After which she was roundly debunked by Ron Paul on that whole "we don't negotiate for hostages" issue.
It seems Bachmann was parroting her friend from Fox, Sean Hannity, with her remarks about Iraq -- Hannity's 'little idea': 'The Iraqis ... need to pay us back for their liberation. Every single solitary penny' . As Dave noted in his post:
Yeah, I bet the families of the estimated 100,000-plus innocent civilians who we "liberated" from their existence on the planet would be more than happy to "pay us back."
Especially considering that no one in Iraq asked for us to liberate them -- we just did it on our own, illegally and under false pretenses.
Slightly earlier in the debate, Bachmann also said this:
COOPER: So defense spending would be on the table, should be?
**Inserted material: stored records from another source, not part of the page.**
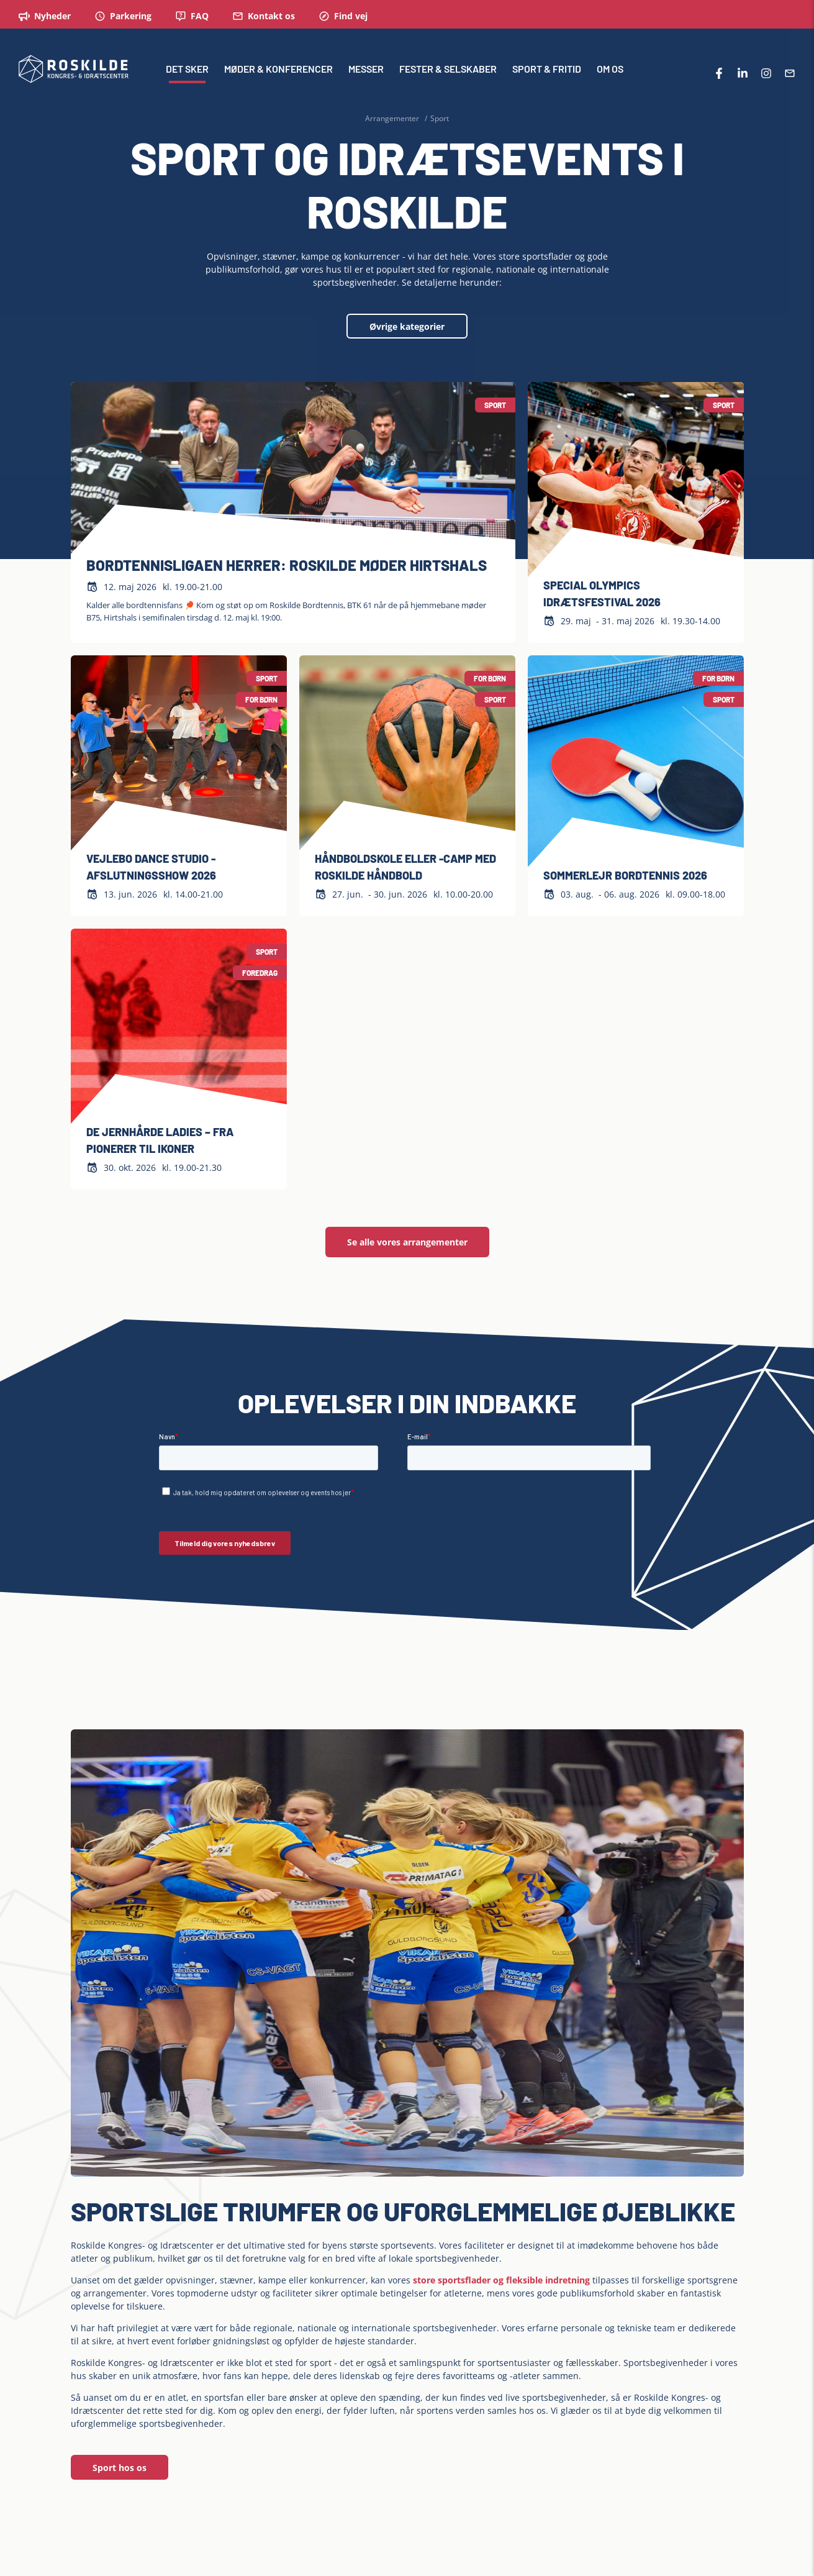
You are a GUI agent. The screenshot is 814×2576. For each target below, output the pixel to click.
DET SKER (187, 71)
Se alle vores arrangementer (407, 1242)
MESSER (366, 71)
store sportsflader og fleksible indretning (501, 2280)
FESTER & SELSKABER (448, 71)
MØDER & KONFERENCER (278, 71)
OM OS (610, 71)
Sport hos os (120, 2468)
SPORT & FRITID (546, 71)
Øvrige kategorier (407, 326)
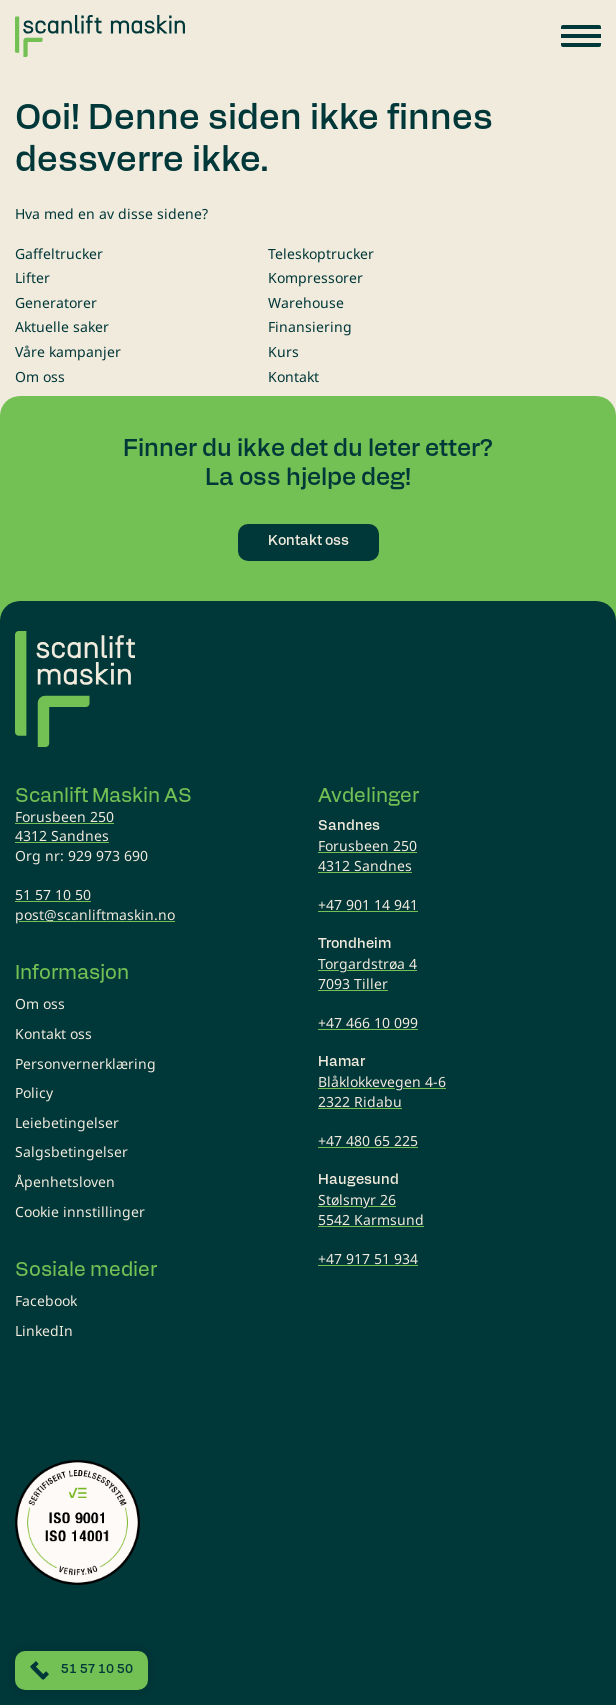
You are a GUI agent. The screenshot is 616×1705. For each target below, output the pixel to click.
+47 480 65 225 (368, 1140)
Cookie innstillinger (80, 1211)
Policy (34, 1092)
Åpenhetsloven (65, 1181)
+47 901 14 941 (368, 904)
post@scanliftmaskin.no (95, 914)
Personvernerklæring (85, 1063)
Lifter (32, 277)
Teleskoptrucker (321, 253)
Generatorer (56, 302)
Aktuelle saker (62, 326)
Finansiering (310, 326)
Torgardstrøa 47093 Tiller (367, 973)
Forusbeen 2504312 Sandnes (64, 826)
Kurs (283, 351)
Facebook (46, 1300)
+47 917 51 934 (368, 1258)
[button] (581, 36)
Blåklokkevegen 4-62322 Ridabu (382, 1091)
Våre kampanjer (68, 351)
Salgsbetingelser (71, 1151)
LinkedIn (44, 1330)
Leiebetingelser (67, 1122)
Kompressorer (315, 277)
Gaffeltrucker (59, 253)
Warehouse (306, 302)
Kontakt (293, 376)
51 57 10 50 (53, 894)
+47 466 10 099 (368, 1022)
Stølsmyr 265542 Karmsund (371, 1209)
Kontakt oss (53, 1033)
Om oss (40, 376)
BACHMANN: Defense spending is on the table, but again, Anderson, now with the president, he put us in Libya. He is now putting us in Africa. We already were stretched too thin, and he put our Special Operations Forces in Africa.
Note to Michele Bachmann:
ADD: (Nicole) While the main point of this post is the lovely bit of idiocy that Bachmann thinks that Iraqis should be so grateful for being invaded and occupied under false pretenses, seen more than four million citizens displaced, over 100,000 civilians dead and the country destroyed that they should be willing to pay us back for our troubles, I can't let this little bit of flaming pile of bovine excrement go unchallenged.
The biggest problem is the fact... that the president -- the biggest problem with this administration in foreign policy is that President Obama is the first president since Israel declared her sovereignty put daylight between the United States and Israel. That heavily contributed to the current hostilities that we see in the Middle East region.
Maybe Bachmann would be surprised to hear that it was not all peace and rainbows in the Middle East region prior to the Obama administration taking office. In fact, I'd say that the hostilities in that region have existed for quite some time--generations even--before Obama set foot in the Oval Office. And if Avigdor Lieberman, Bibi Netanyahu, and Tzipi Livni have no complaints about the relationship they have with Obama, what's Michele's beef? Maybe I'm just too tied to that whole reality sphere.